#### WHAT YOU ARE ASKED TO DO
Retype, word for word, every line of the records below starting at the one that contains "de justicia transicional" and ending at the one that contains "Leer el boletín"; include both of those lines and nothing more.

Records from a collection

....

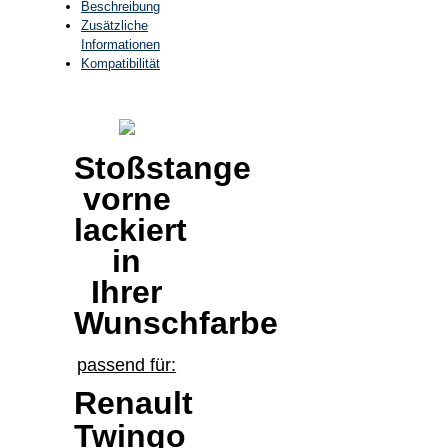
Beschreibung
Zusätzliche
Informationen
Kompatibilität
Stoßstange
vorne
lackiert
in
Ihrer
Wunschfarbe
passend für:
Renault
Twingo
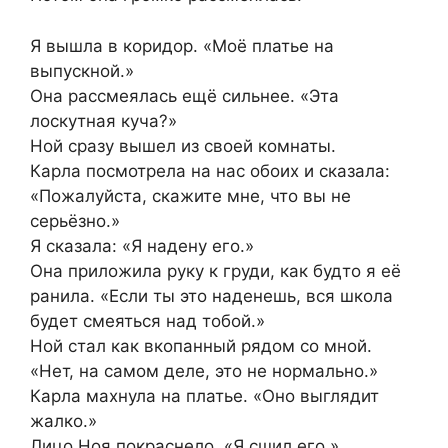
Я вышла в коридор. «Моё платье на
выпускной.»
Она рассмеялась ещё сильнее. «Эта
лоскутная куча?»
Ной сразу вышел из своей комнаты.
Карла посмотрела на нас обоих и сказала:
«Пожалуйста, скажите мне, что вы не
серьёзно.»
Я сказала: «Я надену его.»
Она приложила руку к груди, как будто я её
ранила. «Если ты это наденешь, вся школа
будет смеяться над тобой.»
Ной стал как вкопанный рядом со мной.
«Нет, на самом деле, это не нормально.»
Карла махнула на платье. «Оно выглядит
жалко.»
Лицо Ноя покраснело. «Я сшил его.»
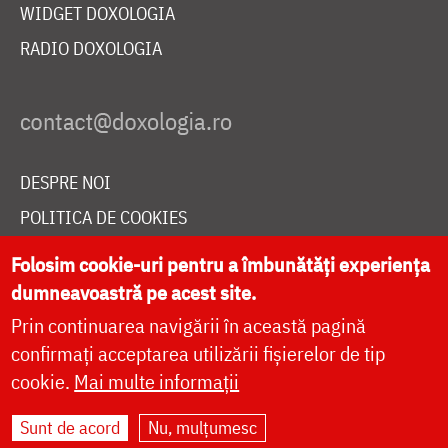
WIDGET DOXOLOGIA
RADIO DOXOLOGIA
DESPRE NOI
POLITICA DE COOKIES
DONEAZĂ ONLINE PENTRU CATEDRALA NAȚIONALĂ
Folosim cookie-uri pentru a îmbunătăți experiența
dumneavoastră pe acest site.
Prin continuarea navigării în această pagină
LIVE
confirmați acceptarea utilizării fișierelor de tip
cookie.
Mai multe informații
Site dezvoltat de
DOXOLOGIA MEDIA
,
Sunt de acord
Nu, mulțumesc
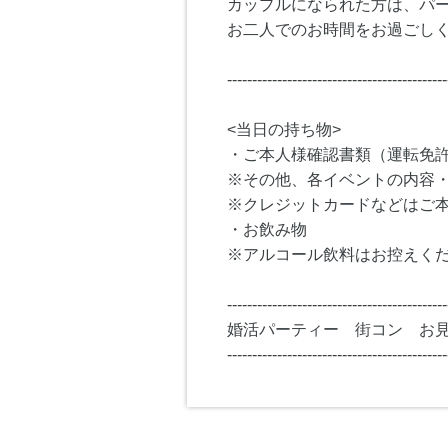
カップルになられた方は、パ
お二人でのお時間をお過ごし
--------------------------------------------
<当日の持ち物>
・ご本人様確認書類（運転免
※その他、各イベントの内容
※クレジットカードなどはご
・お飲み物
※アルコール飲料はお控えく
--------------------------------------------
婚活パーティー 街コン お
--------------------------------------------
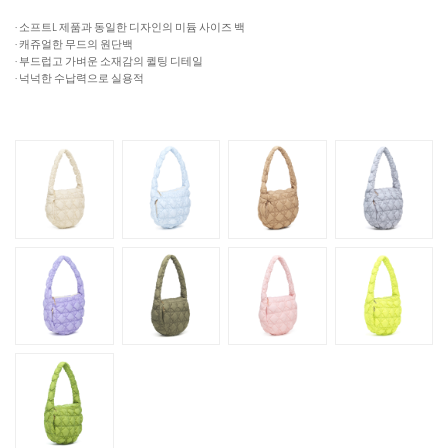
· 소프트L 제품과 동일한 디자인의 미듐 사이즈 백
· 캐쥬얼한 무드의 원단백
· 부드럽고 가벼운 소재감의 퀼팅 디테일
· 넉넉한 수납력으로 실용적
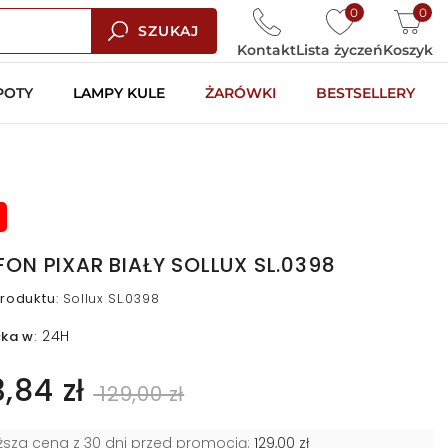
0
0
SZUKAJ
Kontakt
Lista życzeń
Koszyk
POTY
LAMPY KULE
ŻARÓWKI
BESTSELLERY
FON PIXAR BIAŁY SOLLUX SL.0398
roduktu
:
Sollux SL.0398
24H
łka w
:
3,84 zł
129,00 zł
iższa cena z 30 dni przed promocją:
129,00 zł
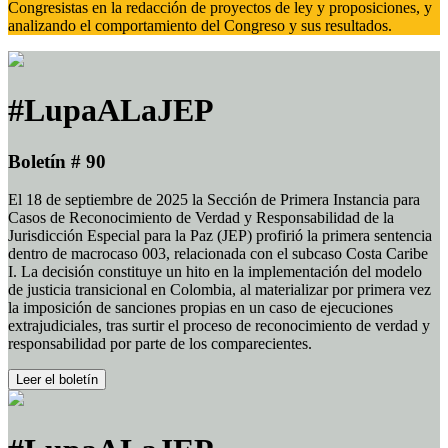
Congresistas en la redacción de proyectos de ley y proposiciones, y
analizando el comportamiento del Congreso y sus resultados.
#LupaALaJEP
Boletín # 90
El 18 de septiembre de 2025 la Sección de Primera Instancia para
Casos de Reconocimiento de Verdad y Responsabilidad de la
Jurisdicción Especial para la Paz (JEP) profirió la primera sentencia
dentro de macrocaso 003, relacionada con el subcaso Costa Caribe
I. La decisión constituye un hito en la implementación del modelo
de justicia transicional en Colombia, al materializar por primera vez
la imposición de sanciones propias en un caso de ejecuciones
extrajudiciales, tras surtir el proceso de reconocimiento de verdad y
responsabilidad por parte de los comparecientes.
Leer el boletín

....

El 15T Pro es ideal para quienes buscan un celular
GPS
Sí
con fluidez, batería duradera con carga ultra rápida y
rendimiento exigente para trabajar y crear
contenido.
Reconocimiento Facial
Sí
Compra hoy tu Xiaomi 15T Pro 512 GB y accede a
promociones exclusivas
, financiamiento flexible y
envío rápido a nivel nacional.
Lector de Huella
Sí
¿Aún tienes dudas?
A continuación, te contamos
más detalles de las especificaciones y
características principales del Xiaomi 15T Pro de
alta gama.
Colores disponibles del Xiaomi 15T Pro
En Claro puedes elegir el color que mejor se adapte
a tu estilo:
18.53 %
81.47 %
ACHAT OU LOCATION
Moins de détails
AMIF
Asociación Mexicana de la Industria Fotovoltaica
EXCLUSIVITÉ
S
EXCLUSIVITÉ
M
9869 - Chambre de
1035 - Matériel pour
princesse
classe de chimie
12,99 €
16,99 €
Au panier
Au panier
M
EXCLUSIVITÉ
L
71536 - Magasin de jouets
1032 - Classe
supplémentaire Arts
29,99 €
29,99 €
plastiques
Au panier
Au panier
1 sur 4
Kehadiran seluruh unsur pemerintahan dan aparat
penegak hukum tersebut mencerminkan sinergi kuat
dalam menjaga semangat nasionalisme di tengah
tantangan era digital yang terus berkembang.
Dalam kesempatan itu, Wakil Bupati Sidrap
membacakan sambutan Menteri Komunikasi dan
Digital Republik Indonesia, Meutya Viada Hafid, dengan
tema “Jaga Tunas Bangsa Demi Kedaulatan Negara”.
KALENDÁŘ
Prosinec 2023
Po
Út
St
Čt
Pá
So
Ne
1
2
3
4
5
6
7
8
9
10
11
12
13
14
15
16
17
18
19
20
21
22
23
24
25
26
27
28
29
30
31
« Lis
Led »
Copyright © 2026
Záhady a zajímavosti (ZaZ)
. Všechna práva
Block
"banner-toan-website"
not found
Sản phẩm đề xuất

....

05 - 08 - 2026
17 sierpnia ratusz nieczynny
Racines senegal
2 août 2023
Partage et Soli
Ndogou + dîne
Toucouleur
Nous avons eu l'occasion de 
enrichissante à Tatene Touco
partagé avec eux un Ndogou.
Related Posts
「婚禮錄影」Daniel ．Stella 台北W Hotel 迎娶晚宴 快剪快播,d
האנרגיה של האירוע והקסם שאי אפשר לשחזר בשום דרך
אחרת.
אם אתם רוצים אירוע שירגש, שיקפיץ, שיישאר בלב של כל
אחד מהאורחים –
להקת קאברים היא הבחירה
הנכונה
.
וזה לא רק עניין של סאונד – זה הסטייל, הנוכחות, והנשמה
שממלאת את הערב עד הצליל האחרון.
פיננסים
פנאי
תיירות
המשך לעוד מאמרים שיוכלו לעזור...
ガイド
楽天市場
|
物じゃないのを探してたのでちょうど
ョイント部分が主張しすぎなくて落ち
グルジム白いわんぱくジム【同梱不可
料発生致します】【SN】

....

#### RESPONSE
de justicia transicional en Colombia, al materializar por primera vez
la imposición de sanciones propias en un caso de ejecuciones
extrajudiciales, tras surtir el proceso de reconocimiento de verdad y
responsabilidad por parte de los comparecientes.
Leer el boletín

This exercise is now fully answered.